The problem
For each line below that contains the word "комплекс", make a copy.

[Extracted data entries]
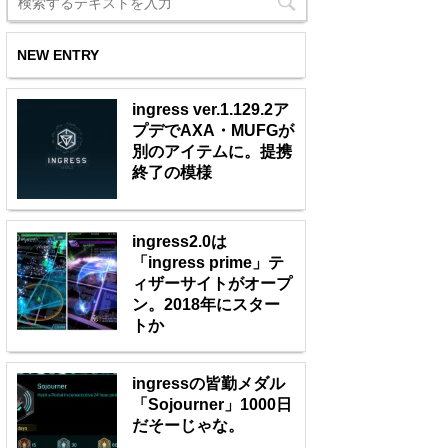
NEW ENTRY
ingress ver.1.129.2ア
プデでAXA・MUFGが
別のアイテムに。提携
終了の模様
ingress2.0は
「ingress prime」テ
ィザーサイトがオープ
ン。2018年にスター
トか
ingressの皆勤メダル
「Sojourner」1000日
だそーじゃな。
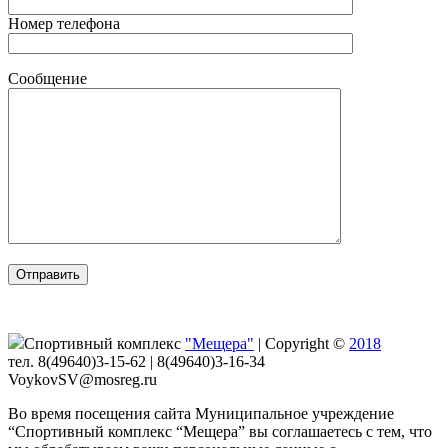
Номер телефона
Сообщение
Спортивный комплекс
"Мещера"
|
Copyright ©
2018
тел. 8(49640)3-15-62 | 8(49640)3-16-34
VoykovSV@mosreg.ru
Во время посещения сайта Муниципальное учреждение
“Спортивный комплекс “Мещера” вы соглашаетесь с тем, что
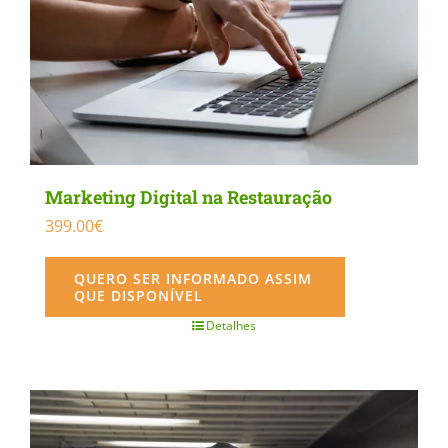
Marketing Digital na Restauração
399.00
€
QUERO SER INFORMADO ASSIM
QUE DISPONÍVEL
Detalhes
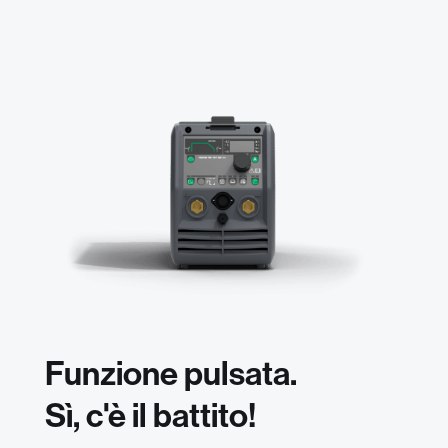
Funzione pulsata.
Sì, c'è il battito!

Task solution
Спортивный комплекс
“Спортивный комплекс “Мещера” вы соглашаетесь с тем, что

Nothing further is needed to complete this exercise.